━━ DATA PROVIDED

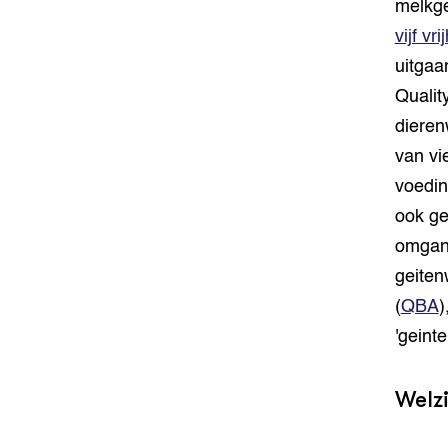
melkge
vijf vr
uitgaa
Qualit
dieren
van vi
voedin
ook ge
omgang
geiten
(
QBA
)
'geinte
Welzi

━━━━

Omit every picture, then reproduce the rest of the listing exactly.

* **TASK OUTPUT**
melkge
vijf vr
uitgaa
Qualit
dieren
van vi
voedin
ook ge
omgang
geiten
(
QBA
)
'geinte
Welzi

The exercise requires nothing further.